# Jar dekompilieren, Code verändern und als .jar speichern



## Streeber (31. Jul 2014)

Hallo an alle 

Ich habe eine .jar, und würde gerne ein paar Zeilen im Code ändern.
Ich konnte mit einem Java Decompiler (JD-GUI) die .jar öffnen und alle Klassen und deren Inhalt sehen.
Nur kann ich keinen Code ändern/hinzufügen.

Ist das überhaupt möglich was ich machen will?
Und falls ja wie stelle ich es an?

Vielen Dank


----------



## shishigami (31. Jul 2014)

Kopier den ganzen Code in Eclipse und bearbeite es und kompiliere es neu.

Ansonsten könntest du auch den Bytecode direkt bearbeiten, z.B. hiermit.


----------



## Anti-Banane2 (31. Jul 2014)

mal davon abgesehen das es erstmal wichtig ist ob du es von der lizenz her darfst würde ich mich zu aller erst mal mit dem entwickler in verbindung setzen und einen entsprechenden feature-request absetzen ... vielleicht ist sie/er ja so nett deine änderungswünsche einzubauen

gestattet dir weder die lizenz noch der autor selbst das modifizieren des codes wäre es zumindest in deutschland eine rechtliche grauzone in der du dich da bewegst ... grauzone deshalb weil wo kein kläger da kein richter ... oder auf deutsch : wenns keiner mitbekommt brauchst du auch keine sorgen zu haben

ansonsten hast du ja schon das mittel der wahl gefunden : einen de-compiler
de-compiler erzeugen aus dem fertigen byte-code wieder menschenlesbaren source-code ... oder zumindest was ähnliches ...

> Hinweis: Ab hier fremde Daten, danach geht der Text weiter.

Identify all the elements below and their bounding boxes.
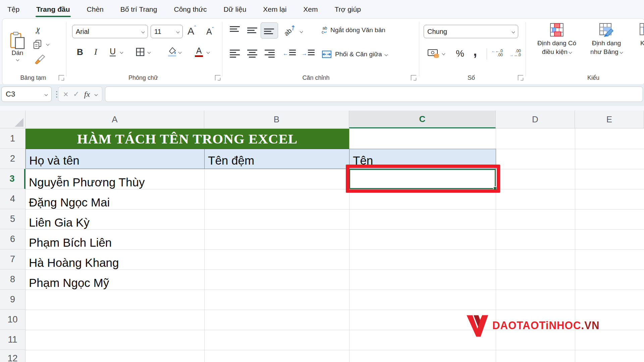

oft kommt es vor das code vor solchen "angriffen" geschützt wird (ich gehe auf die möglichen methoden bewusst nicht näher ein) so das du am ende entweder code erhältst der unvollständig ist (kann man recht einfach umsetzen) oder den du wenn es denn editiert bekommst nachher nicht wieder compilen kannst (da gibts gewisse stolpersteine)

am ende kommt dann wie schon erwähnt der punkt an dem du dann aus dem vorliegenden source wieder byte-code compilen musst
nicht das das compilen an sich sonderlich schwierig wäre ... es kann aber sein das der code der erzeugt wurde nicht compilebar ist und gewisses tweaking benötigt ...
oft kommt es dann dazu das gerade anfänger vor dem problem stehen das sie verschiedene fehler falsch interpretieren ... womit wir beim letzten punkt wären an dem sich der kreis schließt : du fragst hier wieder nach


von daher meine persönliche ansicht : wende dich an den entwickler ... und wenn der nö sagt dann wirst du es wohl selbst hinbekommen müssen ... sonst lass es einfach oder schreib dir den benötigten code selbst


----------



## Streeber (13. Aug 2014)

Danke euch beiden 

Ich habe jetzt mal eine .class Datei mit dem Byte Editor geöffnet, wie kann ich denn zum Beispiel einen Wert von false auf true setzen?

Liebe Grüße


----------



## Thallius (13. Aug 2014)

Warum habe ich nur das Gefühl das hier jemand etwas verbotenes tun will?

Gruss

Claus


----------



## fischefr (15. Aug 2014)

Streeber hat gesagt.:


> Danke euch beiden
> 
> Ich habe jetzt mal eine .class Datei mit dem Byte Editor geöffnet, wie kann ich denn zum Beispiel einen Wert von false auf true setzen?
> 
> Liebe Grüße



Mit einem normalen Editor kannst du das vergessen. Es gibt einen Assember für java bytecode. Allerdings ist die Bearbeitung der Datei vermutlich für deinen Kenntnissstand jenseits von gut und böse.


----------